= Elioak, Maryland =

Unincorporated community in Maryland, U.S.

Elioak is an unincorporated community in Howard County, Maryland, United States. It was the home of the "Pushpin Farm", a 200-acre slave plantation purchased in 1724 in the Howard District of Anne Arundel County by Col. Edward Dorsey and which is the site of many prominent Dorsey family graves. The postal community was named after the Elioak plantation built by Owen Dorsey, Judge of the Baltimore Orphans' Court. A postal office operated in the community from June 12, 1893, to September 15, 1922. Local farm orchards were known for prize winning apples and pears. Local families such as the Kahler, Miller, and Worthington claimed Elioak as home while they served in World War I. After the war, the name fell out of use.

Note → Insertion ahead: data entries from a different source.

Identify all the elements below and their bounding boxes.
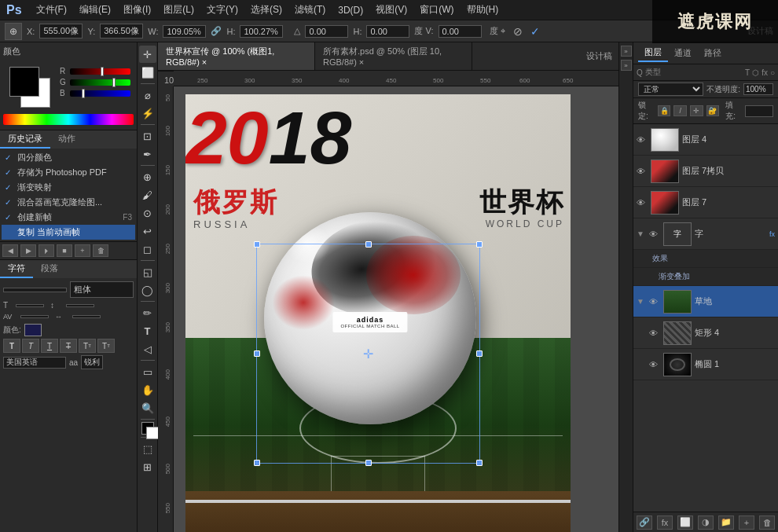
menu-edit[interactable]: 编辑(E) [75,2,116,18]
menu-image[interactable]: 图像(I) [119,2,156,18]
r-slider[interactable] [70,68,130,75]
leading-input[interactable] [66,304,94,307]
crop-tool[interactable]: ⊡ [139,127,156,145]
quick-mask-tool[interactable]: ⬚ [139,440,156,457]
tab-paths[interactable]: 路径 [698,45,728,61]
track-input[interactable] [72,315,101,318]
b-thumb[interactable] [82,89,85,98]
filter-toggle[interactable]: ○ [770,68,775,77]
subscript-btn[interactable]: TT [97,339,115,353]
layer-eye-rect4[interactable]: 👁 [649,328,660,338]
fg-swatch[interactable] [9,67,39,97]
x-value[interactable]: 555.00像 [39,24,83,39]
blend-mode-select[interactable]: 正常 [638,83,703,96]
shape-tool[interactable]: ▭ [139,363,156,380]
layer-item-ellipse1[interactable]: 👁 椭圆 1 [633,349,778,380]
panel-expand-btn-1[interactable]: » [621,46,632,57]
confirm-transform-icon[interactable]: ✓ [530,25,540,38]
w-value[interactable]: 109.05% [163,25,206,38]
r-thumb[interactable] [101,67,104,76]
font-family-dropdown[interactable] [3,288,67,292]
filter-icon-fx[interactable]: fx [761,68,768,77]
filter-icon-t[interactable]: T [745,68,750,77]
menu-window[interactable]: 窗口(W) [415,2,458,18]
zi-expand-icon[interactable]: ▼ [637,229,646,238]
tab-history[interactable]: 历史记录 [0,130,50,149]
bold-btn[interactable]: T [3,339,20,353]
tab-character[interactable]: 字符 [0,260,33,278]
anti-alias-dropdown[interactable]: 锐利 [81,355,103,369]
underline-btn[interactable]: T [41,339,58,353]
menu-layer[interactable]: 图层(L) [159,2,199,18]
tab-layers[interactable]: 图层 [638,44,668,62]
g-thumb[interactable] [112,78,116,87]
layer-item-7[interactable]: 👁 图层 7 [633,187,778,218]
font-size-input[interactable] [16,304,44,307]
superscript-btn[interactable]: TT [79,339,96,353]
menu-view[interactable]: 视图(V) [371,2,412,18]
tab-paragraph[interactable]: 段落 [33,260,66,278]
layer-link-btn[interactable]: 🔗 [637,515,652,530]
cancel-transform-icon[interactable]: ⊘ [513,25,523,38]
clone-tool[interactable]: ⊙ [139,204,156,222]
history-new-btn[interactable]: + [75,244,90,257]
lock-move-btn[interactable]: ✛ [690,105,703,116]
gradient-tool[interactable]: ◱ [139,263,156,281]
text-tool[interactable]: T [139,322,156,339]
menu-text[interactable]: 文字(Y) [202,2,243,18]
history-stop-btn[interactable]: ■ [57,244,72,257]
history-item-5[interactable]: 复制 当前动画帧 [2,225,135,240]
layer-item-grass[interactable]: ▼ 👁 草地 [633,286,778,317]
type-color-swatch[interactable] [24,324,42,336]
canvas-work[interactable]: 2018 俄罗斯 世界杯 RUSSIA WORLD CUP [174,86,618,532]
history-play-btn[interactable]: ⏵ [39,244,54,257]
layer-item-7copy[interactable]: 👁 图层 7拷贝 [633,156,778,187]
history-back-btn[interactable]: ◀ [2,244,18,257]
menu-3d[interactable]: 3D(D) [333,3,368,17]
color-spectrum-bar[interactable] [3,114,134,125]
layer-fx-btn[interactable]: fx [657,515,673,530]
layer-new-btn[interactable]: + [739,515,754,530]
history-item-1[interactable]: ✓ 存储为 Photoshop PDF [2,165,135,180]
lasso-tool[interactable]: ⌀ [139,86,156,104]
canvas-tab-1[interactable]: 世界杯宣传 @ 100% (概图1, RGB/8#) × [158,42,315,70]
history-item-4[interactable]: ✓ 创建新帧 F3 [2,210,135,225]
patch-tool[interactable]: ⊕ [139,168,156,185]
language-field[interactable] [3,357,66,369]
lock-pos-btn[interactable]: 🔒 [658,105,671,116]
layer-item-rect4[interactable]: 👁 矩形 4 [633,317,778,349]
lock-all-btn[interactable]: 🔐 [706,105,720,116]
layer-eye-grass[interactable]: 👁 [649,297,660,306]
dodge-tool[interactable]: ◯ [139,281,156,299]
screen-mode-tool[interactable]: ⊞ [139,458,156,475]
grass-expand-icon[interactable]: ▼ [637,297,646,306]
history-item-3[interactable]: ✓ 混合器画笔克隆绘图... [2,195,135,210]
brush-tool[interactable]: 🖌 [139,186,156,204]
eraser-tool[interactable]: ◻ [139,240,156,258]
eyedrop-tool[interactable]: ✒ [139,145,156,163]
bg-color-tool[interactable] [146,427,159,439]
history-fwd-btn[interactable]: ▶ [20,244,36,257]
hand-tool[interactable]: ✋ [139,381,156,398]
h-value[interactable]: 100.27% [240,25,283,38]
pen-tool[interactable]: ✏ [139,304,156,321]
filter-icon-shape[interactable]: ⬡ [752,68,759,77]
link-icon[interactable]: 🔗 [211,26,222,36]
b-slider[interactable] [70,90,130,97]
menu-help[interactable]: 帮助(H) [462,2,504,18]
layer-adj-btn[interactable]: ◑ [698,515,714,530]
layer-group-btn[interactable]: 📁 [718,515,734,530]
layer-eye-zi[interactable]: 👁 [649,229,660,239]
g-slider[interactable] [70,79,130,86]
fill-input[interactable] [745,105,773,117]
wand-tool[interactable]: ⚡ [139,105,156,122]
fg-color-tool[interactable] [141,422,154,435]
layer-eye-4[interactable]: 👁 [637,135,648,145]
history-del-btn[interactable]: 🗑 [93,244,108,257]
layer-eye-7[interactable]: 👁 [637,198,648,207]
tab-channels[interactable]: 通道 [668,45,698,61]
history-brush-tool[interactable]: ↩ [139,222,156,240]
path-select-tool[interactable]: ◁ [139,340,156,358]
layer-eye-7copy[interactable]: 👁 [637,167,648,176]
strikethrough-btn[interactable]: T [60,339,77,353]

The road from Elioak to Simpsonville was resurveyed in 1820 as part of Charles Carroll's 13,000 acre Doughoregan Manor, with a stone inscription that read, "There stand the beginning trees of Doughoregan, Push Pin and the Girl's Portion". It would become paved in the early 1900s to form Route 108. The interior of the curving road formed the unofficial western boundary targeted for public water and sewer, as well as the area purchased by land speculators for the Rouse Company development of Columbia. The exterior forms the rural boundary of Howard County targeted for preservation though easements created by Senator Clark of Elioak Farm in the 1980s.